文化・芸術面に有川浩のインタビューが掲載されており、新井素子さんの名前が登場している。記事のタイトルは「大人向けライトノベルを 作家の有川浩さん」。ファンにとっては内容に特に目新しい情報はないが、地方紙にこのような記事が載るのは読者の裾野を広げる意味で貴重である。静岡新聞の独自記事か、ニュース配信会社が提供したものであるかは不明。無断で転載してみる。

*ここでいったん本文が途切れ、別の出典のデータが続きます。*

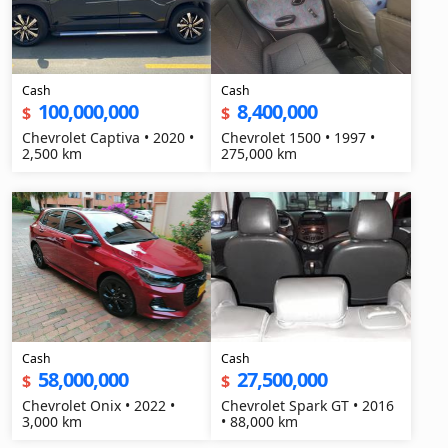
Cash
Cash
100,000,000
8,400,000
$
$
Chevrolet Captiva • 2020 •
Chevrolet 1500 • 1997 •
2,500 km
275,000 km
Cash
Cash
58,000,000
27,500,000
$
$
Chevrolet Onix • 2022 •
Chevrolet Spark GT • 2016
3,000 km
• 88,000 km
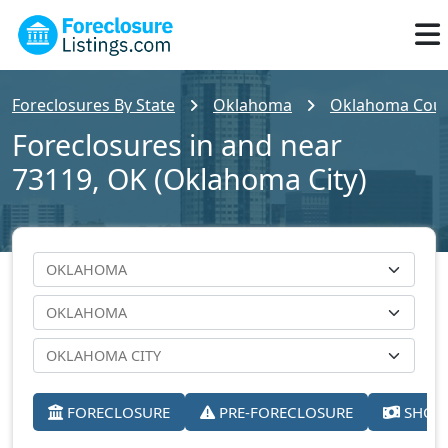
Foreclosures By State
Oklahoma
Oklahoma Cou
Foreclosures in and near
73119, OK (Oklahoma City)
FORECLOSURE
PRE-FORECLOSURE
SHORT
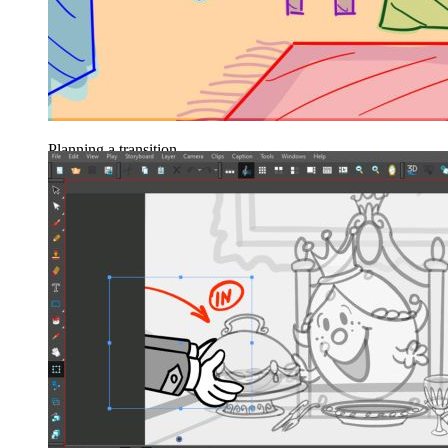
Planning a transition.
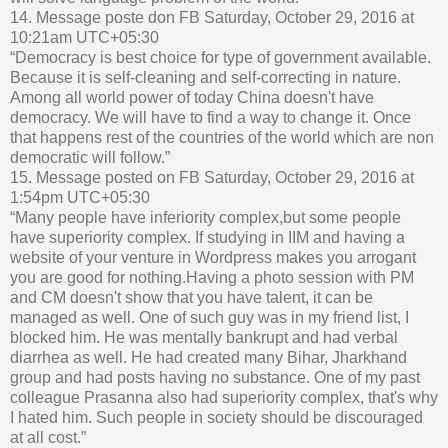
14. Message poste don FB Saturday, October 29, 2016 at
10:21am UTC+05:30
“Democracy is best choice for type of government available.
Because it is self-cleaning and self-correcting in nature.
Among all world power of today China doesn't have
democracy. We will have to find a way to change it. Once
that happens rest of the countries of the world which are non
democratic will follow.”
15. Message posted on FB Saturday, October 29, 2016 at
1:54pm UTC+05:30
“Many people have inferiority complex,but some people
have superiority complex. If studying in IIM and having a
website of your venture in Wordpress makes you arrogant
you are good for nothing.Having a photo session with PM
and CM doesn't show that you have talent, it can be
managed as well. One of such guy was in my friend list, I
blocked him. He was mentally bankrupt and had verbal
diarrhea as well. He had created many Bihar, Jharkhand
group and had posts having no substance. One of my past
colleague Prasanna also had superiority complex, that's why
I hated him. Such people in society should be discouraged
at all cost.”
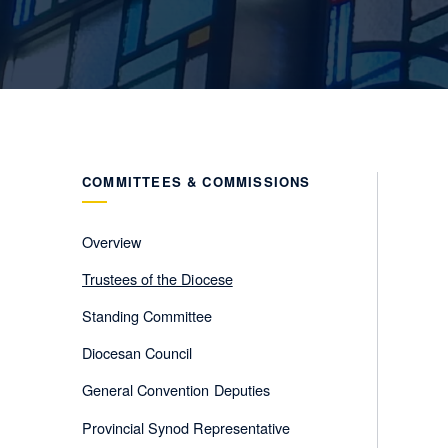
COMMITTEES & COMMISSIONS
Overview
Trustees of the Diocese
Standing Committee
Diocesan Council
General Convention Deputies
Provincial Synod Representative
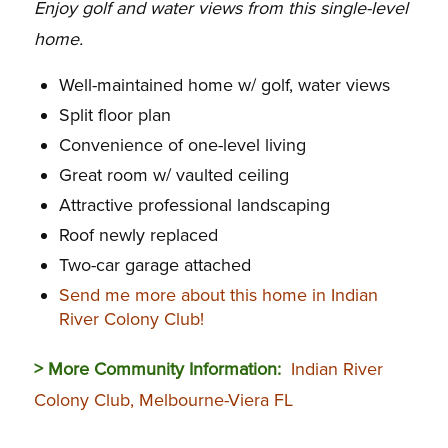
Enjoy golf and water views from this single-level
home.
Well-maintained home w/ golf, water views
Split floor plan
Convenience of one-level living
Great room w/ vaulted ceiling
Attractive professional landscaping
Roof newly replaced
Two-car garage attached
Send me more about this home in Indian
River Colony Club!
> More Community Information:
Indian River
Colony Club, Melbourne-Viera FL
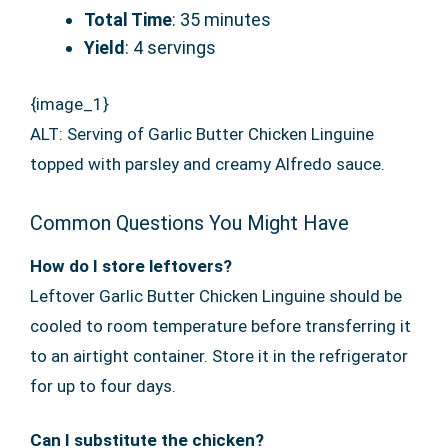
Total Time
: 35 minutes
Yield
: 4 servings
{image_1}
ALT: Serving of Garlic Butter Chicken Linguine
topped with parsley and creamy Alfredo sauce.
Common Questions You Might Have
How do I store leftovers?
Leftover Garlic Butter Chicken Linguine should be
cooled to room temperature before transferring it
to an airtight container. Store it in the refrigerator
for up to four days.
Can I substitute the chicken?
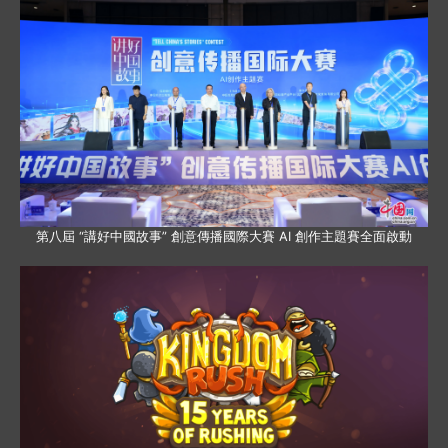
第八屆 “講好中國故事” 創意傳播國際大賽 AI 創作主題賽全面啟動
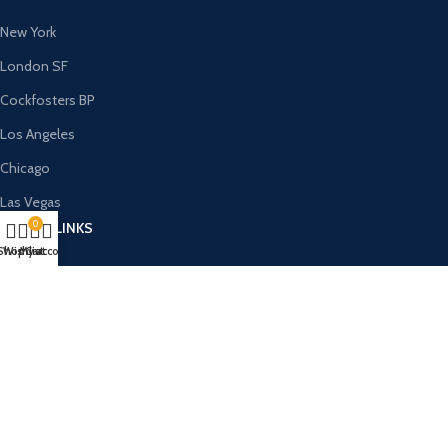
New York
London SF
Cockfosters BP
Los Angeles
Chicago
Las Vegas
0
USEFUL LINKS
Shop
Wishlist
My account
Cart
Privacy Policy
Returns
Terms & Conditions
Contact Us
Latest News
Our Sitemap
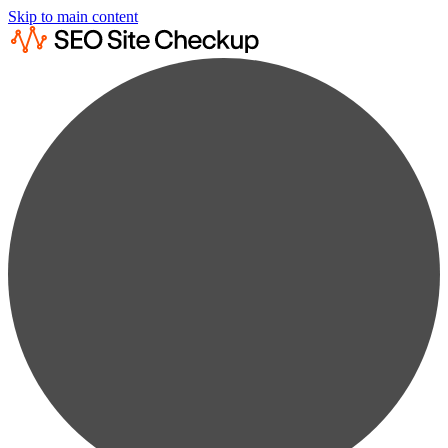
Skip to main content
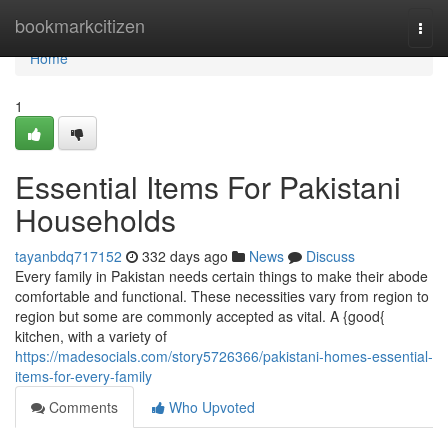
Home
bookmarkcitizen
Togg
navi
Home
1
Essential Items For Pakistani
Households
tayanbdq717152
332 days ago
News
Discuss
Every family in Pakistan needs certain things to make their abode
comfortable and functional. These necessities vary from region to
region but some are commonly accepted as vital. A {good{
kitchen, with a variety of
https://madesocials.com/story5726366/pakistani-homes-essential-
items-for-every-family
Comments
Who Upvoted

表現の自由とラブコメと戦争をミックスした「図書館戦争」シリーズで一躍人気作家となった有川浩さん。「これまでで一番はっちゃけて書いてしまった」と思っていたところ、年輩の読者から多くのファンレターが届いて驚いた。
「誰がカッコイイとか、あの二人はどうなるのかとか、若い人の感想と全然変わらないんです。面白さのアンテナは若者もお年寄りも共通なんだなあと思いました」
じゃあ今度は年輩の人を主人公にしてみよう、と思って書いたのが新作「三匹のおっさん」(文芸春秋)。定年退職した「おっさん」とその仲間たちが自警団を結成し、痴漢やマルチ商法といった町内の悪を懲らしめる痛快娯楽小説だ。
物語を引っ張るのは、剣道の達人のキヨ、機械オタクのノリ、万年ジャージーのシゲといった個性的な面々。キャラクター重視の創作手法は有川さんがライトノベル出身であることが大きく影響している。
ライトノベルはキャラが立ってなんぼの世界。筋がいくら面白くても、キャラが魅力的じゃないと読者はついてきませんから」
有川さんも子どものころ、新井素子さんらのジュニア向け小説に夢中になった。当時はライトノベルという呼称はなかったが「楽しむためだけに読んでいい小説と位置付けていた。本の楽しさを教えてくれた大事な存在です」と振り返る。
ライトノベルは基本的に若い世代向けのもの。だけど、楽しんで本を読みたいという思いはどの世代も同じはず。大人向けのライトノベルを書いていきたいですね」

ちなみに本日『海の底』の文庫版が角川文庫から発売された。『電撃文庫マガジン』に発表された短篇「海の底・前夜祭」が収録されてお得なので、まだ読んでいない人は是非。

追記(2009.04.30)
上記の記事は共同通信が配信したものとのこと。「有川日記」4月28日に記述があった。